- **Problem description**: From the entries below, output the line with "недоразумение, постарайтесь ср" and each following line up to and including the line with "ava 'bouillon' malgache aux brèdes", exactly as written.

Extracted data entries:
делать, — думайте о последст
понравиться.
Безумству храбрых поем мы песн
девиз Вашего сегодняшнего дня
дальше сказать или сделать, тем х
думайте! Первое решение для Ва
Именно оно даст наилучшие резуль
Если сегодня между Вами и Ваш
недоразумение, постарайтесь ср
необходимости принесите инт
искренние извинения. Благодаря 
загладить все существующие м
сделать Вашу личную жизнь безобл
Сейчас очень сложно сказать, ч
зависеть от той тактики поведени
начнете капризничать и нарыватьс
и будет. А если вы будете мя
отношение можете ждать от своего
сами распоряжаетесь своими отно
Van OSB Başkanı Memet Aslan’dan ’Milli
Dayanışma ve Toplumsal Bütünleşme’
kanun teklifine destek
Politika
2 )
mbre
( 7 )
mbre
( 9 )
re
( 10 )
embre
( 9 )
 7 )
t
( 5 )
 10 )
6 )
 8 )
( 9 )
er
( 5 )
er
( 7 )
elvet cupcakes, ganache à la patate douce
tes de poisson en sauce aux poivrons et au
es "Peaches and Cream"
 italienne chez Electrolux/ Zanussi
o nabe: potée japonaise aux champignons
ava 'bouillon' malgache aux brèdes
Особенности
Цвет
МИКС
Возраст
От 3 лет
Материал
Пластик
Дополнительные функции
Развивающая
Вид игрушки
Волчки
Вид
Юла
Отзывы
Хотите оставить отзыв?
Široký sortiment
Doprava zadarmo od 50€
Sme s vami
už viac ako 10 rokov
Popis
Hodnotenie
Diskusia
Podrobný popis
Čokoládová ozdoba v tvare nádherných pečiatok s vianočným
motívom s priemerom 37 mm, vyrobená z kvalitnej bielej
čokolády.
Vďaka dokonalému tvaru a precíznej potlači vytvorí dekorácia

- **Finished task**:
недоразумение, постарайтесь ср
необходимости принесите инт
искренние извинения. Благодаря 
загладить все существующие м
сделать Вашу личную жизнь безобл
Сейчас очень сложно сказать, ч
зависеть от той тактики поведени
начнете капризничать и нарыватьс
и будет. А если вы будете мя
отношение можете ждать от своего
сами распоряжаетесь своими отно
Van OSB Başkanı Memet Aslan’dan ’Milli
Dayanışma ve Toplumsal Bütünleşme’
kanun teklifine destek
Politika
2 )
mbre
( 7 )
mbre
( 9 )
re
( 10 )
embre
( 9 )
 7 )
t
( 5 )
 10 )
6 )
 8 )
( 9 )
er
( 5 )
er
( 7 )
elvet cupcakes, ganache à la patate douce
tes de poisson en sauce aux poivrons et au
es "Peaches and Cream"
 italienne chez Electrolux/ Zanussi
o nabe: potée japonaise aux champignons
ava 'bouillon' malgache aux brèdes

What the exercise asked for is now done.